--- THE DATA Enclosed Below ---
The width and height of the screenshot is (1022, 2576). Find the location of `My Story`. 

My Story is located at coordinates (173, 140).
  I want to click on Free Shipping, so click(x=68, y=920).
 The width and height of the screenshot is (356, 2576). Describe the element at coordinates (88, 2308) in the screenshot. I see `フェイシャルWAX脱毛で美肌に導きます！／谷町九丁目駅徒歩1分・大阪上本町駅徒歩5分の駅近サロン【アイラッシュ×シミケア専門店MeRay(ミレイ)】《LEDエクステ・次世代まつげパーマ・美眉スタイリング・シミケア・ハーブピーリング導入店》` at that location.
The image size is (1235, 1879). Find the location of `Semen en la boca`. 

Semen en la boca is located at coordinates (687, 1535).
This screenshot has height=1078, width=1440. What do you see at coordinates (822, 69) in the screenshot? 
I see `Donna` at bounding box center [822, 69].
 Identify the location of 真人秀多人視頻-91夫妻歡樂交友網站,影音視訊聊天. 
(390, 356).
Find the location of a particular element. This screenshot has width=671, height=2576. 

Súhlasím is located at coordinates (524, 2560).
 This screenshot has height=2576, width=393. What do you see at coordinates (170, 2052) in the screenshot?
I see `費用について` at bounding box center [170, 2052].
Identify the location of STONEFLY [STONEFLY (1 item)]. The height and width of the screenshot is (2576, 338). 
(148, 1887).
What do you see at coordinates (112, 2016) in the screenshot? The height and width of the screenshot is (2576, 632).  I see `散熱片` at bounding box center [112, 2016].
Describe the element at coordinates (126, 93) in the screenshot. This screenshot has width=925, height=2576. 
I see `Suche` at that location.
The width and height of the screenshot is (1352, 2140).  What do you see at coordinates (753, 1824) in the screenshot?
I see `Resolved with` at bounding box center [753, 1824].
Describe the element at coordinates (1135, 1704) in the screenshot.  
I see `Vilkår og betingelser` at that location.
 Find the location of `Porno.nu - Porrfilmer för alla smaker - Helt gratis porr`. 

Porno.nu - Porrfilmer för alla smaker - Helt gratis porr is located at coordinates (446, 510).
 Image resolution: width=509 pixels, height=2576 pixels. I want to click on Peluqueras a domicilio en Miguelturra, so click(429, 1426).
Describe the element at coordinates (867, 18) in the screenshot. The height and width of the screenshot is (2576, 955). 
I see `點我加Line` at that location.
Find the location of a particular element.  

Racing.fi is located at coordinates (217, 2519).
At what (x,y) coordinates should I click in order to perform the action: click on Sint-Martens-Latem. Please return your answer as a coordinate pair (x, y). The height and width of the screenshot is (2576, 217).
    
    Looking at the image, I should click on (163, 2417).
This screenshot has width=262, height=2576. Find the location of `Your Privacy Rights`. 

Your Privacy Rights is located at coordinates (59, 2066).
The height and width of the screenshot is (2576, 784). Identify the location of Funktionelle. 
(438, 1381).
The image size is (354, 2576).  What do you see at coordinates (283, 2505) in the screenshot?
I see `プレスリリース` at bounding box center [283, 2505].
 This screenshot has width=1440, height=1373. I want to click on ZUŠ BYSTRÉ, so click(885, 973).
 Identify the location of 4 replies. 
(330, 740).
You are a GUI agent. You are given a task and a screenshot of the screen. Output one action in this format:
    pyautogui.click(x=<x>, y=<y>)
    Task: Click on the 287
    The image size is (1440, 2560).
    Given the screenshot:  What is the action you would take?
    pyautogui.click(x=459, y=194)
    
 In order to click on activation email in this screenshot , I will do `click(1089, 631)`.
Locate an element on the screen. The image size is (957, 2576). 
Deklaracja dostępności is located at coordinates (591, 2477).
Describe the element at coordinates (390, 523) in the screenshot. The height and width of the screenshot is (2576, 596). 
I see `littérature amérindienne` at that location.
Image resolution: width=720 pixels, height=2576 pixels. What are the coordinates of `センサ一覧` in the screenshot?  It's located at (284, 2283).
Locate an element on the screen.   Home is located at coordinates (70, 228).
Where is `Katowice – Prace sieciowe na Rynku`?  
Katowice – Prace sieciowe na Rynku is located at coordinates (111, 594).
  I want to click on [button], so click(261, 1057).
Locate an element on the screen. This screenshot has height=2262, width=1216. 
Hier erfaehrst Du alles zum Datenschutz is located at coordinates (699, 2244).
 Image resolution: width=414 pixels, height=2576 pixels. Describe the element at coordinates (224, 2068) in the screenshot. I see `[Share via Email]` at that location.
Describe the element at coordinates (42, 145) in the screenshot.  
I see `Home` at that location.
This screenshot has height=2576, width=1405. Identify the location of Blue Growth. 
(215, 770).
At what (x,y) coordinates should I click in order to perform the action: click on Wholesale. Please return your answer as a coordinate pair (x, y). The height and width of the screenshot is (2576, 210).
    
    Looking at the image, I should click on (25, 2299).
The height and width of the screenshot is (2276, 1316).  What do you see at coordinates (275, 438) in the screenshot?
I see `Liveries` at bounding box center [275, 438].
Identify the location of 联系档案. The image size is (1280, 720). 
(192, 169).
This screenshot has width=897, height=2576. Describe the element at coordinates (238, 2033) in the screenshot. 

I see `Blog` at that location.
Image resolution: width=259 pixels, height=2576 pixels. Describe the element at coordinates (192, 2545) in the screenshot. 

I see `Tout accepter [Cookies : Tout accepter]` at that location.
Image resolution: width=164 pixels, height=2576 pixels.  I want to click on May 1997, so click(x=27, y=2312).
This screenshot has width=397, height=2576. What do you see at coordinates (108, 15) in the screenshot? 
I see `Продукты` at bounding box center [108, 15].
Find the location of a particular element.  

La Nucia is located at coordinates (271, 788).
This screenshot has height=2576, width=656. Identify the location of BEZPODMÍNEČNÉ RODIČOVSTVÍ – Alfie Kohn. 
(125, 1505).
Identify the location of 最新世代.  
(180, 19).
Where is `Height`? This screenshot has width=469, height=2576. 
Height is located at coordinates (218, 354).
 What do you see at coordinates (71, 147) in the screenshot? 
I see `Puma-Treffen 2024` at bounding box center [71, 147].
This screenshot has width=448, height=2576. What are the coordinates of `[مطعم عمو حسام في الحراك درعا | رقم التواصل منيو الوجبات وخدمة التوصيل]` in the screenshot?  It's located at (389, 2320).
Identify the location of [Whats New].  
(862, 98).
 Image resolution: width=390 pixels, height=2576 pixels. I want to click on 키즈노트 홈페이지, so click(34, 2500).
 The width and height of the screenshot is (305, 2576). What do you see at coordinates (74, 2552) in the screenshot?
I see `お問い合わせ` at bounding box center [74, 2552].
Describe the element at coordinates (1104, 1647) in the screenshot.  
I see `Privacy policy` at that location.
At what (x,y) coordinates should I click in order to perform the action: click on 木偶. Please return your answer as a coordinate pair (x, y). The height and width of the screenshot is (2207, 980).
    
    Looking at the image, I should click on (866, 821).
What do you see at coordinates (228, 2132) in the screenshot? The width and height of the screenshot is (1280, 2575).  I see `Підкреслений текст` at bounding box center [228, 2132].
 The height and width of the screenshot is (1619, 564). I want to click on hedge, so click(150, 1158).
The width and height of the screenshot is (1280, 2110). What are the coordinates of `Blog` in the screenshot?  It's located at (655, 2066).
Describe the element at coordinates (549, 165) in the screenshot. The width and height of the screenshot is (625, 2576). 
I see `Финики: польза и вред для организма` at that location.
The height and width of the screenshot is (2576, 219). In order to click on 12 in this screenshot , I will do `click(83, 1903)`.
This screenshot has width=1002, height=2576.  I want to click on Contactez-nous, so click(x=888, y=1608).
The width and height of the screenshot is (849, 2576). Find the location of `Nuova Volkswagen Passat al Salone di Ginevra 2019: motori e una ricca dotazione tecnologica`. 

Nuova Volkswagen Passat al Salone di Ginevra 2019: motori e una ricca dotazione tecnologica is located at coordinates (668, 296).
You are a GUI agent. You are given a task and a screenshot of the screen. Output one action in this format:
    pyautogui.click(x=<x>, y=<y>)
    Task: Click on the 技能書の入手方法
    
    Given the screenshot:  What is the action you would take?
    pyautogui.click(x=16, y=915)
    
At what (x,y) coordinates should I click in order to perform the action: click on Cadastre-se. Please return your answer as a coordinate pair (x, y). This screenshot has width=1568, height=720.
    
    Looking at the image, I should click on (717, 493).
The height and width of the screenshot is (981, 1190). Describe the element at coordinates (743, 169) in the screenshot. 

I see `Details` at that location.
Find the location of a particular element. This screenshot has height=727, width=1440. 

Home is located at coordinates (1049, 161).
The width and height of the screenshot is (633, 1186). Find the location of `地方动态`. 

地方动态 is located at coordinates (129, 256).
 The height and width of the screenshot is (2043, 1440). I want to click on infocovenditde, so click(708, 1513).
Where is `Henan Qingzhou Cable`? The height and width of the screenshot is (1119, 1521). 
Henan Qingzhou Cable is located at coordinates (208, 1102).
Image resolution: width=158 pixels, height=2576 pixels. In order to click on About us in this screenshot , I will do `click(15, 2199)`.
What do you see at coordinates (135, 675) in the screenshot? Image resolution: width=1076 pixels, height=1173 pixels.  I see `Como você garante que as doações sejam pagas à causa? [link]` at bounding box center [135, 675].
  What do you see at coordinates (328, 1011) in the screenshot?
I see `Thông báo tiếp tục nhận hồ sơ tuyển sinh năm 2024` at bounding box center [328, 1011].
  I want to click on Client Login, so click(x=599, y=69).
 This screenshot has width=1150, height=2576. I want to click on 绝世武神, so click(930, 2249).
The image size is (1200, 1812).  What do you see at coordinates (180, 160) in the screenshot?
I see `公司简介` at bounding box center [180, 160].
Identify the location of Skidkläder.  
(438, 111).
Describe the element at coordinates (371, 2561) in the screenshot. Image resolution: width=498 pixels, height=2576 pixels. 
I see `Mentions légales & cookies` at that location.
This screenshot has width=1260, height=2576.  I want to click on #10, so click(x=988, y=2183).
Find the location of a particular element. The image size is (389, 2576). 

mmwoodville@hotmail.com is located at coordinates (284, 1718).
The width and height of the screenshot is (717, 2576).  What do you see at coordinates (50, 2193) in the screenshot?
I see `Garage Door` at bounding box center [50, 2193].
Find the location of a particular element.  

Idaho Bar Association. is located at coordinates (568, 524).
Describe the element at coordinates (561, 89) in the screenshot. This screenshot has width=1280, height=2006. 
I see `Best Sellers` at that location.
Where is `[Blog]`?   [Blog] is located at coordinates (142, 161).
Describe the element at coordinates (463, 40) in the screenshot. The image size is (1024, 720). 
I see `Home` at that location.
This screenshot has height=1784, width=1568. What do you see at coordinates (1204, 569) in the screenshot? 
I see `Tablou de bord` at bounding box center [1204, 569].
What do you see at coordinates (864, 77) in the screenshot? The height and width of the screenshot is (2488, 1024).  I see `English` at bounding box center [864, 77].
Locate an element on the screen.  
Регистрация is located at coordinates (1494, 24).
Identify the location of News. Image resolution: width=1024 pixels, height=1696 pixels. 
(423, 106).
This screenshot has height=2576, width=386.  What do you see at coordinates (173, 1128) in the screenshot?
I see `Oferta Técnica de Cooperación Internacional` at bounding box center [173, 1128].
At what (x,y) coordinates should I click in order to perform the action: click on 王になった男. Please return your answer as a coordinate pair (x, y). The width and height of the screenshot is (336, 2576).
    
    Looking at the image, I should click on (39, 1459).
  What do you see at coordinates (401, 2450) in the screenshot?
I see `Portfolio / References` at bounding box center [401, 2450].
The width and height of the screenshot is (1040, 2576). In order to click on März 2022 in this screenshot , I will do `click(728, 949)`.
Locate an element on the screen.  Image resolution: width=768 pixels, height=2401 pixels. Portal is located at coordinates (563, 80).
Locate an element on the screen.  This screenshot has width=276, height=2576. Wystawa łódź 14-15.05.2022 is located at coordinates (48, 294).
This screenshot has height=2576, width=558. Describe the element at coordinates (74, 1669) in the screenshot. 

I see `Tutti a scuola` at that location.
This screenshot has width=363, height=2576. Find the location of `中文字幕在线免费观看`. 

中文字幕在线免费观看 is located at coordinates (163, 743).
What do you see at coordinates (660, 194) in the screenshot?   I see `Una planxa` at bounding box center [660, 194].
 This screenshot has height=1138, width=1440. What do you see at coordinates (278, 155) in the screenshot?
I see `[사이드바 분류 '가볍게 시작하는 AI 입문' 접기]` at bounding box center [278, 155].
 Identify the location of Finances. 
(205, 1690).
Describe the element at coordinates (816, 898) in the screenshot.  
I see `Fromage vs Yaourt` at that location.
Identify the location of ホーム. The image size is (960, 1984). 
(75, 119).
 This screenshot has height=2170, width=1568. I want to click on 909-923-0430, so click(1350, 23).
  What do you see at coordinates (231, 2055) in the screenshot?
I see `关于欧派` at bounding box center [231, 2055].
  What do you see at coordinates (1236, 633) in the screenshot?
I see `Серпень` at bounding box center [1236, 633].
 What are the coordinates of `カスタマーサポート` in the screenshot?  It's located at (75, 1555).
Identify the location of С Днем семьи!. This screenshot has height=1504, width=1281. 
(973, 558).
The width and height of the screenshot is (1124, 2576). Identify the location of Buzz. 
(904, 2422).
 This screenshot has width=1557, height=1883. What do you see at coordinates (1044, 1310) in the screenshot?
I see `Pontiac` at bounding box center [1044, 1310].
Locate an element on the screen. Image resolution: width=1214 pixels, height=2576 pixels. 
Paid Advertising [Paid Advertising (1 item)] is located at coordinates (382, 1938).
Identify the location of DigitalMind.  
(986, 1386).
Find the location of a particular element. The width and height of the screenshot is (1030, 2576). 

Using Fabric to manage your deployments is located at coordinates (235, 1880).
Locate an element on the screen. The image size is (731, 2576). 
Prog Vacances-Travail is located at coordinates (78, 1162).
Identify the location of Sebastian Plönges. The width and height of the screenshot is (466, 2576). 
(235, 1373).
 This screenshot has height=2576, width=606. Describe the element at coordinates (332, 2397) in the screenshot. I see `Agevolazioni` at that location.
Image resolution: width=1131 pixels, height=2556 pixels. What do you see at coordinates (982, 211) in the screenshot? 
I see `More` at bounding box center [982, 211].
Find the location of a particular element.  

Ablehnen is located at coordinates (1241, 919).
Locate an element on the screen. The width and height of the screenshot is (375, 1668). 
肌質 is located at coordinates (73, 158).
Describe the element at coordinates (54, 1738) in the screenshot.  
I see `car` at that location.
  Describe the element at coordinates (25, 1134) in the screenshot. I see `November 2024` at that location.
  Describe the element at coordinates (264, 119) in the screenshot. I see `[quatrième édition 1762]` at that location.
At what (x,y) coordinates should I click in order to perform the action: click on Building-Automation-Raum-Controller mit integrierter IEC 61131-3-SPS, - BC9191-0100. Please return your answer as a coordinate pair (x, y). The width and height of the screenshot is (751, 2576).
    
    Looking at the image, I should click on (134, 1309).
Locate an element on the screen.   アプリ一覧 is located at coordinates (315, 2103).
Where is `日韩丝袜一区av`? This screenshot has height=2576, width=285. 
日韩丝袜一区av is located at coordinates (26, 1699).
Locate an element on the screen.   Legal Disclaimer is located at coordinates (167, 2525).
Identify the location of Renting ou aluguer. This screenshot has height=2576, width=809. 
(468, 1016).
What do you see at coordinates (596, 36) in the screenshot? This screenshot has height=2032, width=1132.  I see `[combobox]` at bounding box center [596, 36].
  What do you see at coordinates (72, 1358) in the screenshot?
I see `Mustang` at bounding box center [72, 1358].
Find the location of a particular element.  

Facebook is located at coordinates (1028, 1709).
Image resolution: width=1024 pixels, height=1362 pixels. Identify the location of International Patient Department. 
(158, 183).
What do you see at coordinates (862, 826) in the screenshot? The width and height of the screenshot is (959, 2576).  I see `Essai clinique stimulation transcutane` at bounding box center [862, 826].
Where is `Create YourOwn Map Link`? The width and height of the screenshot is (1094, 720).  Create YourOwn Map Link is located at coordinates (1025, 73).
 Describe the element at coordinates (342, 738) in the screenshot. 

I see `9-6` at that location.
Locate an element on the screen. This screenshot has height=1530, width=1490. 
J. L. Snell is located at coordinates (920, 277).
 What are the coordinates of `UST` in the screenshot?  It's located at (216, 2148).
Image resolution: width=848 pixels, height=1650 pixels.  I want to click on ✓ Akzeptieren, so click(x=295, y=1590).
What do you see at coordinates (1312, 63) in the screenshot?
--- End of Enclosed THE DATA ---
HOW TO COMPLETE THIS TASK: Copy out only the lines of the records above from the one with "Describe the element at coordinates (371, 2561)" through the one with "This screenshot has width=1260, height=2576.", exactly as they stand, both included.

TASK OUTPUT:
Describe the element at coordinates (371, 2561) in the screenshot. Image resolution: width=498 pixels, height=2576 pixels. 
I see `Mentions légales & cookies` at that location.
This screenshot has width=1260, height=2576.  I want to click on #10, so click(x=988, y=2183).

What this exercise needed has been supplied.